▶ **Extracted information**

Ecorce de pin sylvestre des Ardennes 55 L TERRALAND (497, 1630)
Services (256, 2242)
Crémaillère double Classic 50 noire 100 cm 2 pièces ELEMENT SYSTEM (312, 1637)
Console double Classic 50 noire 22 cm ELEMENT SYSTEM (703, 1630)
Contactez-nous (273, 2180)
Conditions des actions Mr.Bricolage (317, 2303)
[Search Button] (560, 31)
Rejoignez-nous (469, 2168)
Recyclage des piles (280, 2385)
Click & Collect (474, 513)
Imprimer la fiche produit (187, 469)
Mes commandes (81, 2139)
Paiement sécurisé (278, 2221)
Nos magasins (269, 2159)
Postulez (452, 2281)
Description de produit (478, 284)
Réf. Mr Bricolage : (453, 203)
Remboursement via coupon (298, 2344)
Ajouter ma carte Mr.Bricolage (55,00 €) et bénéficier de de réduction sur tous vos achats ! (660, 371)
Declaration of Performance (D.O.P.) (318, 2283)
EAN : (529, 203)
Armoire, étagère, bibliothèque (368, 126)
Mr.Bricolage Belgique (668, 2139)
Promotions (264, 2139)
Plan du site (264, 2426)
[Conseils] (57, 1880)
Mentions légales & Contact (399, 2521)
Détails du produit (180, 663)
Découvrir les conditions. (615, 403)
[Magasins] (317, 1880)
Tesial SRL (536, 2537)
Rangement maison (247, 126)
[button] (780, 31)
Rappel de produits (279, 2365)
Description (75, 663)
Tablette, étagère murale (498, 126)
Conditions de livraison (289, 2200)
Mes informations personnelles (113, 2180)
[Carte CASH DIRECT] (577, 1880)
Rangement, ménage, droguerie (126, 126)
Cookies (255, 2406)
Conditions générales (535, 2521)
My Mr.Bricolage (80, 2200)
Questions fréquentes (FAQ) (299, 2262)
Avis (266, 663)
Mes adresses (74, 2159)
==
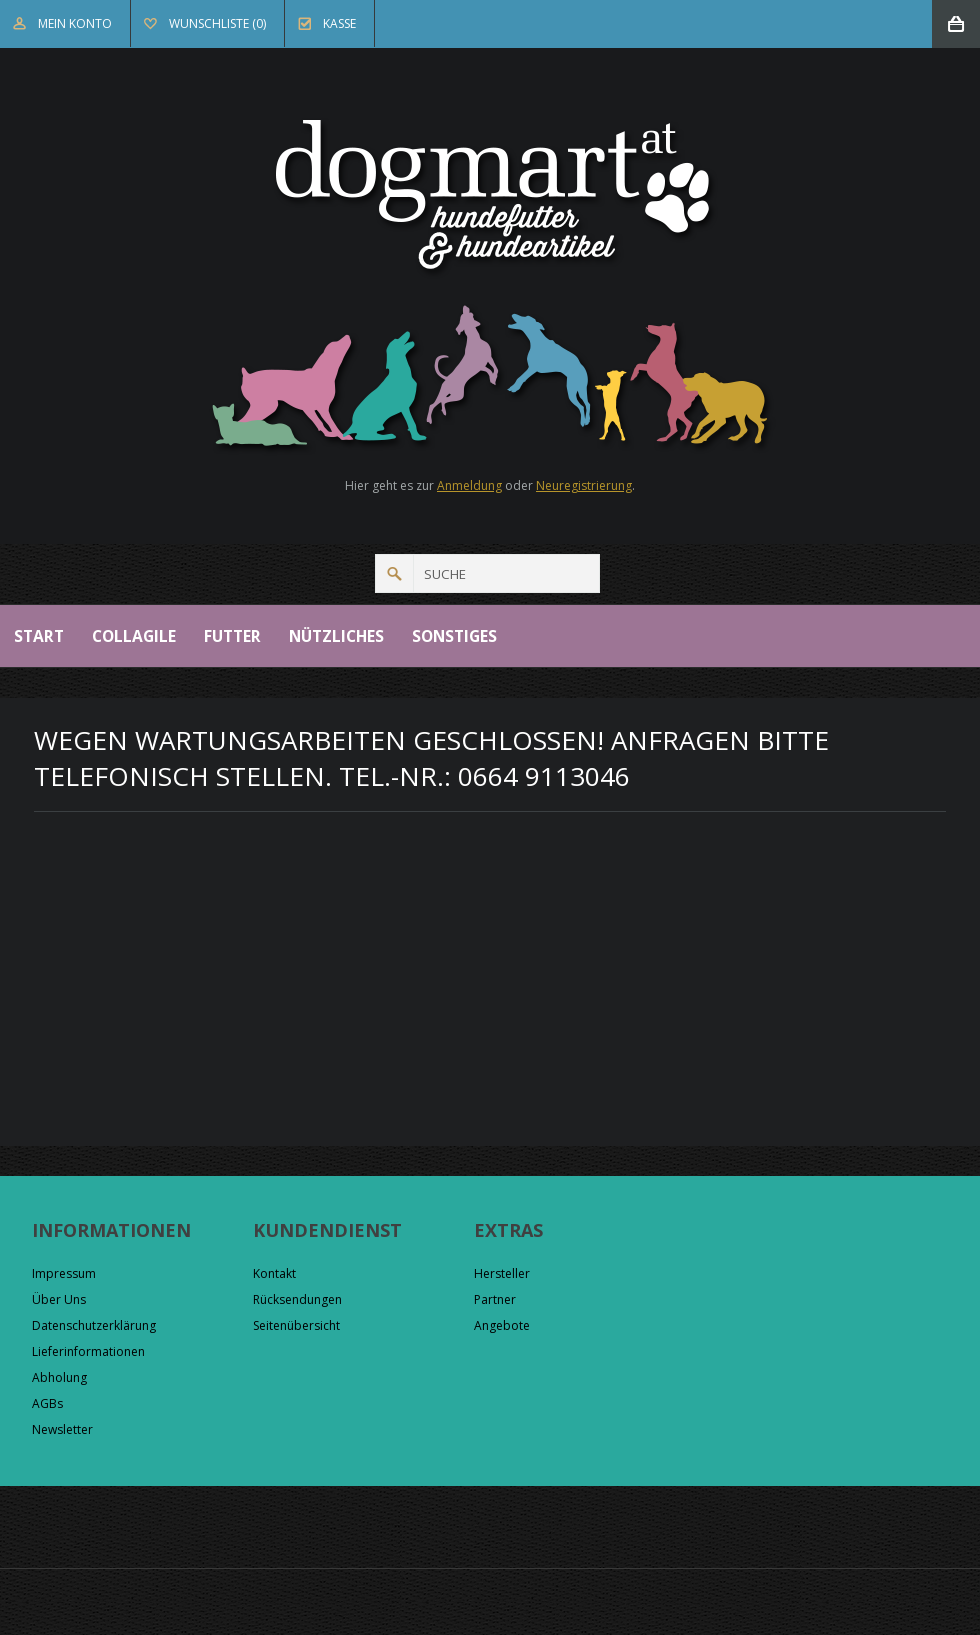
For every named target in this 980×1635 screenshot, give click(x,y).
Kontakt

▶ **Required work**
Each line of the data above containing the string "Classic" is to be copied.

▶ **Task solution**
Crémaillère double Classic 50 noire 100 cm 2 pièces ELEMENT SYSTEM (312, 1637)
Console double Classic 50 noire 22 cm ELEMENT SYSTEM (703, 1630)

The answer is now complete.